The Full Bench of the Fair Work Commission recently considered the extent of “consultation” requirements under a Modern Award in relation to a redundancy. The Full Bench found that the  relevant consultation obligations did not extend to providing an employee with an opportunity to change the employer’s decision on redundancy.  The Full Bench vindicated an employer’s dismissal of an Australian project manager on redundancy grounds. This was despite the employee having been given only one day’s advance notice of the decision.

In an effort to shed 100 positions globally following a downturn in business, the employee was among 9 others made redundant in the Asia Pacific region. The employee was notified of the decision on 1 July 2013 and was retrenched the following day (having been given the night before to consider any information he might wish to raise at the next day’s meeting).

The appeal turned on whether the employee’s dismissal was a genuine redundancy under s389 of the Fair Work Act 2009 (Cth). In overturning the first instance decision, the Full Bench held that there was no basis to conclude that the employer had failed to comply with relevant consultation provisions under the Professional Employees Award 2010. The consultation provisions required the employer to  discuss with the employee its decision to make him redundant “as early as practicable” after it had been made. The Full Bench placed emphasis on the employer’s uncontested evidence that its contractual obligations regarding confidentiality of client data meant that it could not hold discussions with the employee before 1 July 2013.

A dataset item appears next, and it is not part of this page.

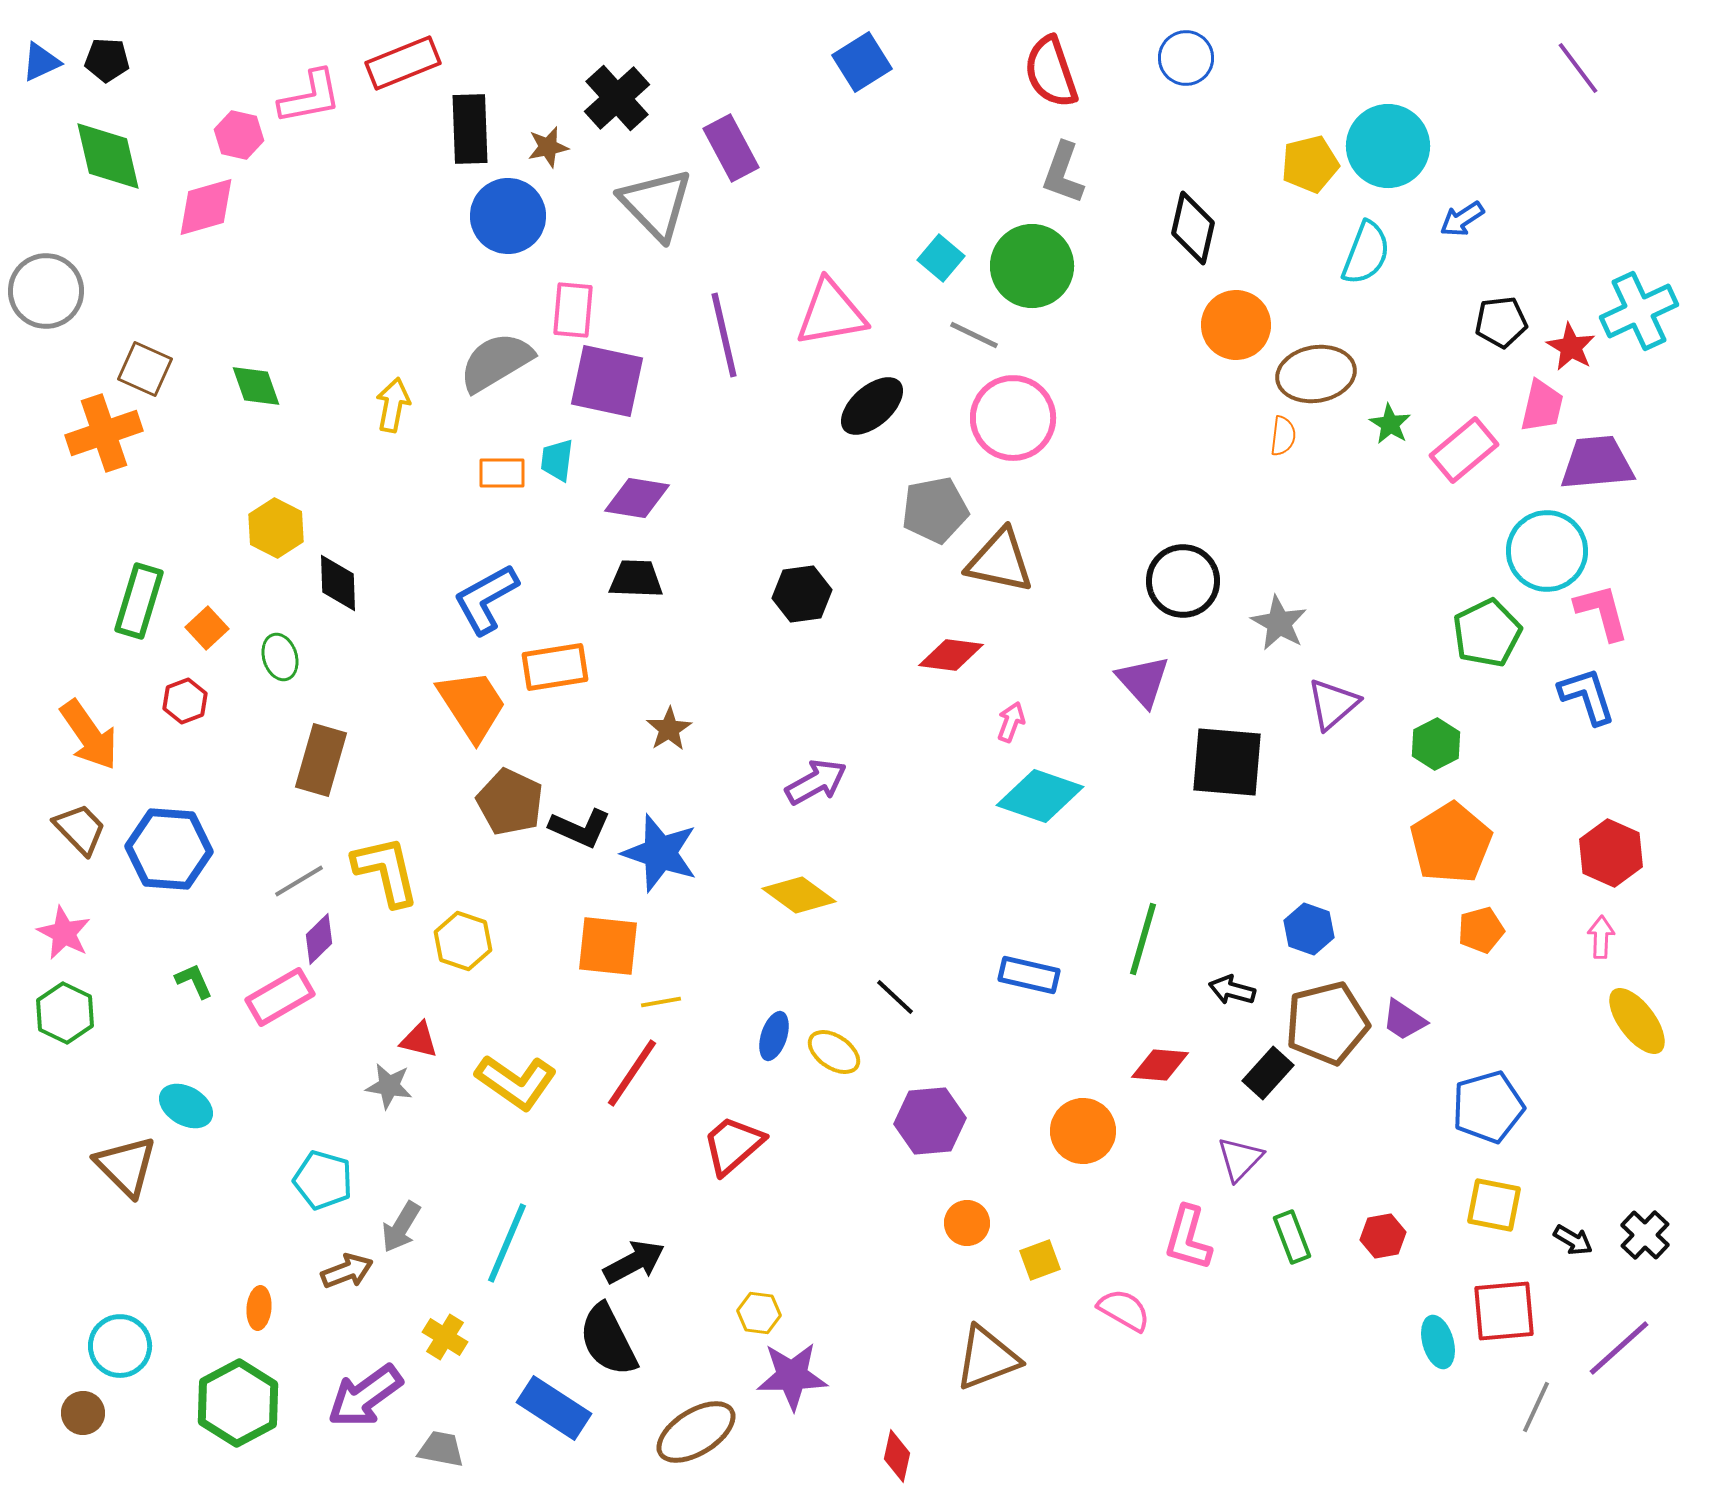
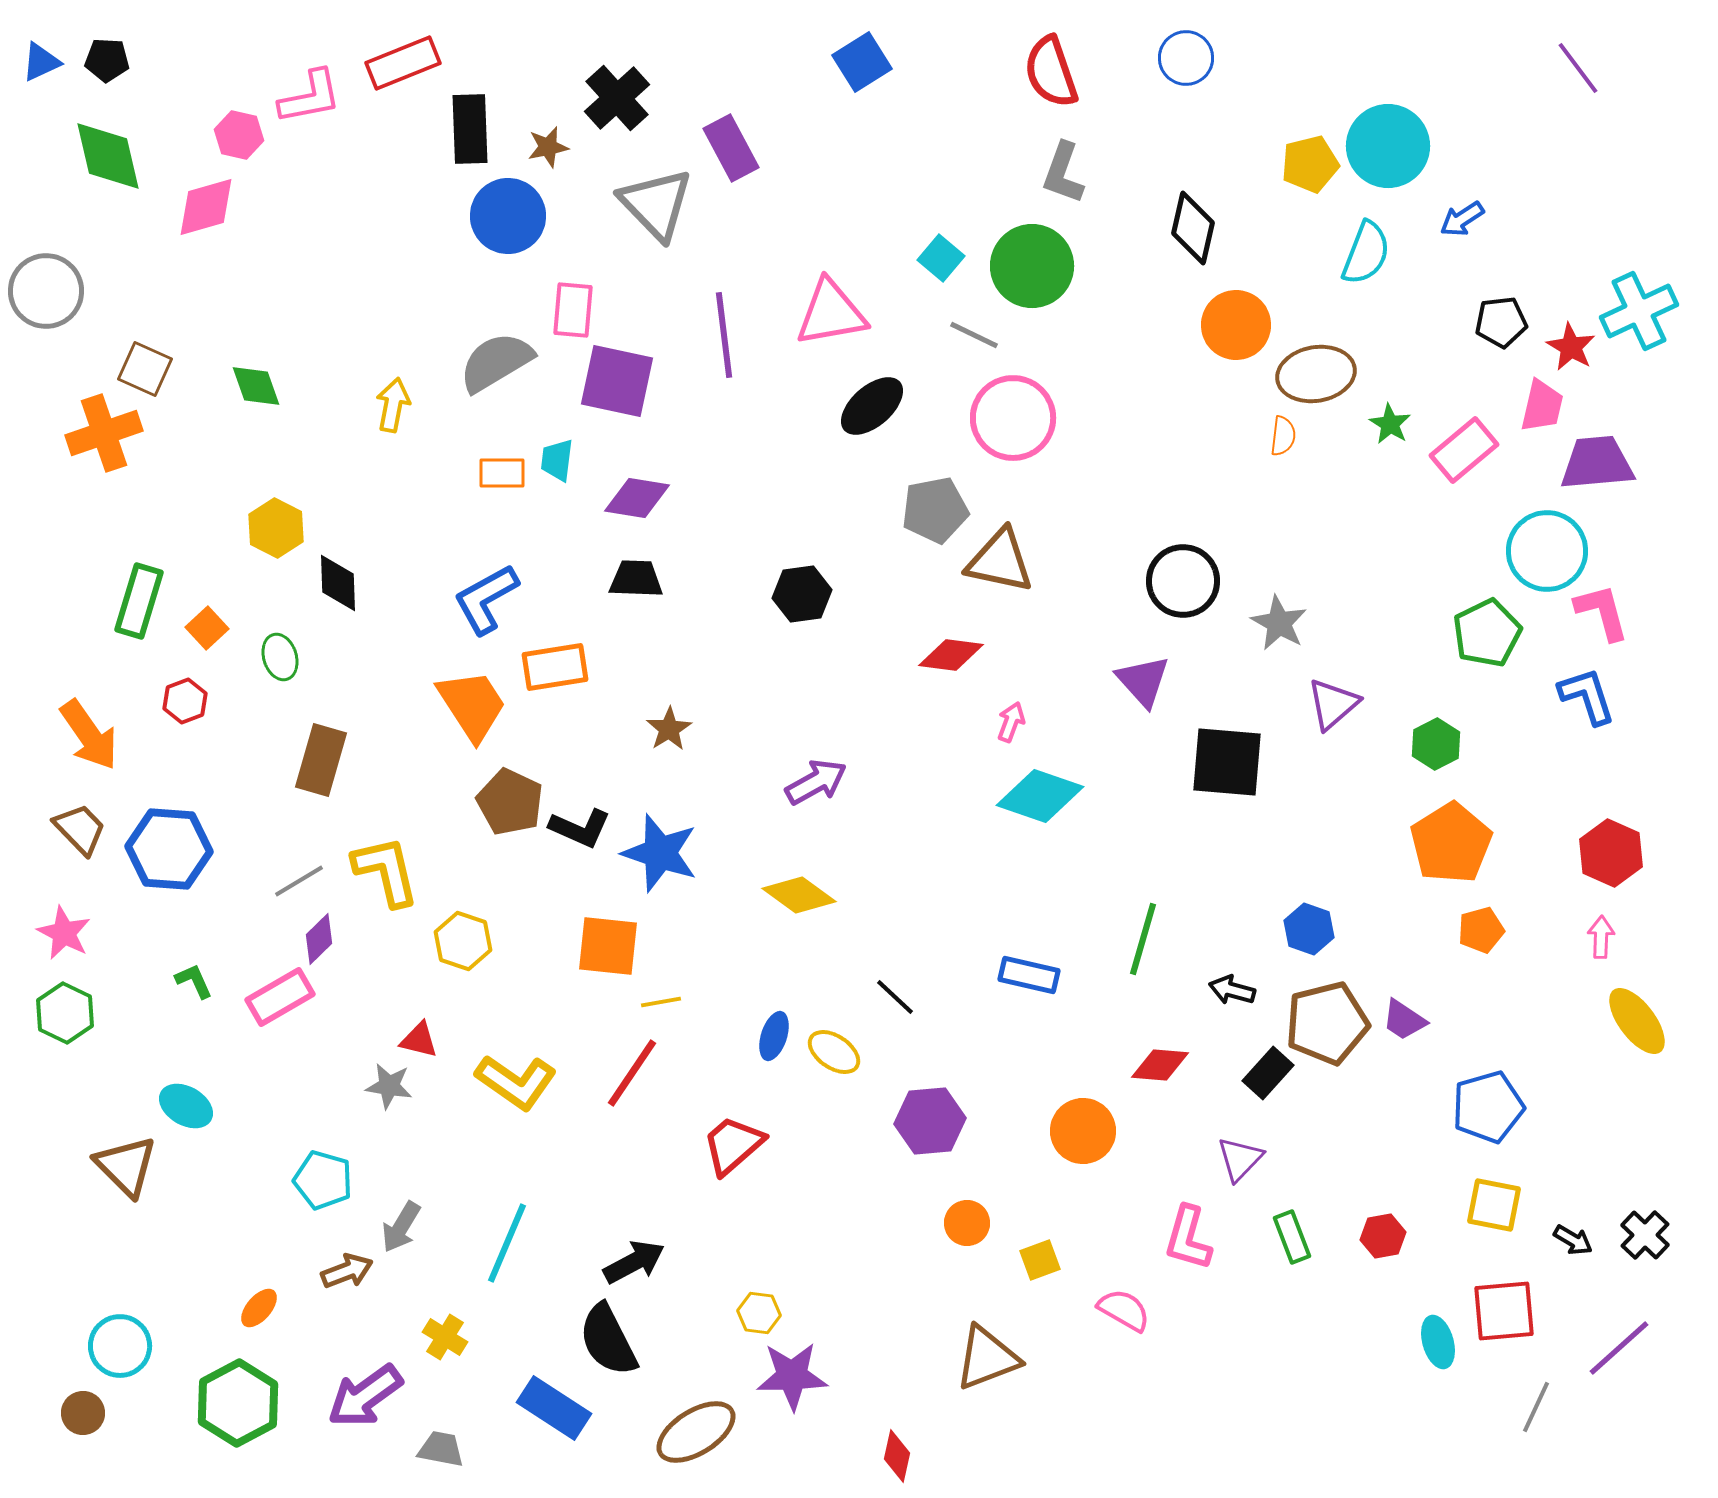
purple line at (724, 335): rotated 6 degrees clockwise
purple square at (607, 381): moved 10 px right
orange ellipse at (259, 1308): rotated 36 degrees clockwise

The Full Bench also held that, in giving the employee an opportunity to consider his circumstances overnight and provide the employer with any additional information to consider the next day, the employer had complied with its award obligations regarding consultation. Contrary to the first instance decision, the Full Bench said that the employer was not required to provide the employee with an opportunity to change its decision in order to comply with the consultation provisions in the Award.

Despite conceding that the employer had failed to give “prompt consideration” under the Award to the employee’s proposal that he could fulfil available overseas positions, the Full Bench accepted that international relocations for this employer were more the exception than the rule. The Full Bench also said that the employee could have no reasonable expectation that international relocations were available where the employer had “no established or articulated policy for overseas redeployment in redundancy situations“.

Despite this case suggesting that Courts may not read s389 of the Act as requiring employers to redeploy redundant employees to any vacant position, courts will ultimately consider each redundancy situation on a case by case basis. Therefore, employers should exercise diligence to ensure that they are meeting all obligations with respect to redundancy (statutory, award-based or otherwise).